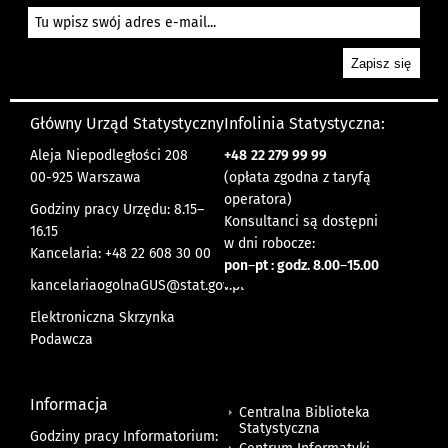
Główny Urząd Statystyczny
Infolinia Statystyczna:
Aleja Niepodległości 208
+48
22 279 99 99
00-925 Warszawa
(opłata zgodna z taryfą
operatora)
Godziny pracy Urzędu: 8.15–
Konsultanci są dostępni
16.15
w dni robocze:
Kancelaria: +48 22 608 30 00
pon
–
pt : godz. 8.00
–
15.00
kancelariaogolnaGUS@stat.gov.pl
Elektroniczna Skrzynka
Podawcza
Informacja
Centralna Biblioteka
Statystyczna
Godziny pracy Informatorium:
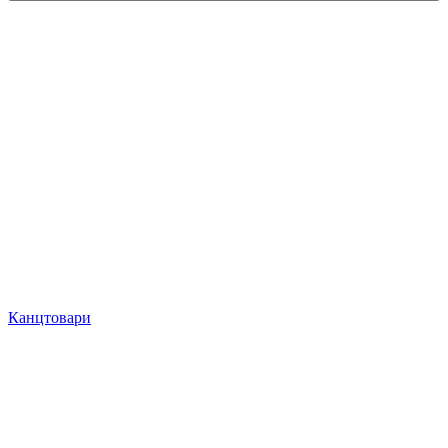
Канцтовари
# # # #
### ACTIVITY
Quote the material above exactly, from the line holding "Elektroniczna Skrzynka" through its last line, including both. Omit the pictures.

### WRITTEN ANSWER
Elektroniczna Skrzynka
Podawcza
Informacja
Centralna Biblioteka
Statystyczna
Godziny pracy Informatorium:
Канцтовари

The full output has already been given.